Back in my home lab, we do computational experiments.
Unsupervised learning of natural signals. "How should the brain encode images given their properties?"
Very popular dataset (camera calibrated, linearized, uncompressed, etc) - the paper to cite it came out in 1998.
As of 2007, it had 336 citations according to Google Scholar, (then 99th most cited paper in the Vision literature).
Today that number is up to 802.
Then is 2010, there's an email sent to a vision community mailing list saying:
Does anyone have a copy of van Hateren database? I have been looking
for the 4000 still image database. The links to images
http://hlab.phys.rug.nl/imlib/l1_200/index.html
are broken! And it looks like there is no mirror of the full database
anywhere. I would appreciate your help and suggestions.
So I put up a mirror.
Shortly thereafter, another grad student in a lab in Germany (one of my academic nephews), did the same.

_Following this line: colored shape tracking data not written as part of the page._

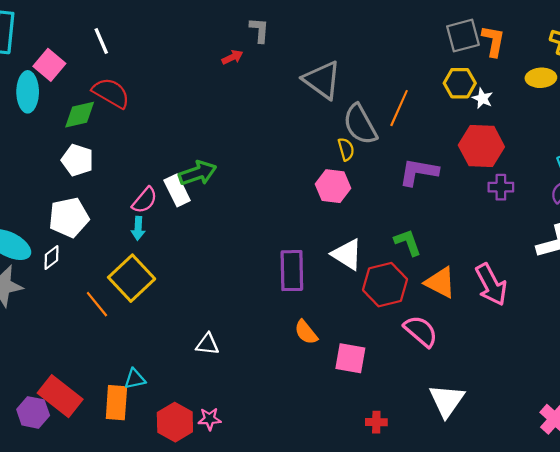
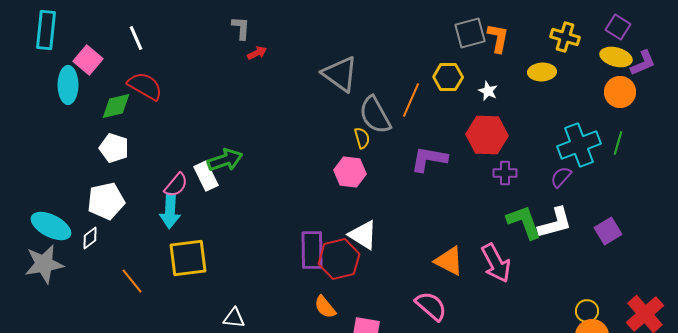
gray L-shape: (259, 30) -> (241, 28), moved
yellow hexagon: (460, 83) -> (448, 77), moved
cyan arrow: (138, 228) -> (170, 211), size x1.6
green L-shape: (408, 242) -> (524, 222), moved, size x1.4
yellow square: (132, 278) -> (188, 258), moved, turned 36
red hexagon: (385, 285) -> (339, 259), moved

This happened again a year later with another dataset. Luckily, I had downloaded that one as well, and now host the canonical version.

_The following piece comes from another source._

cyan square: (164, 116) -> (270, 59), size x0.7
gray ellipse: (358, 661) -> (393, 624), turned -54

Lesson learned: don't take today's data sources for granted.
multiple resources for the same data (http, ftp, bittorrent) in one container file.
Let's start using them!
Use a Python decorator attached to your data loading routines to verifiy hashes on-load
Let's see an example of what that looks like.
I have some data, and a problem: I don't want to lose my data.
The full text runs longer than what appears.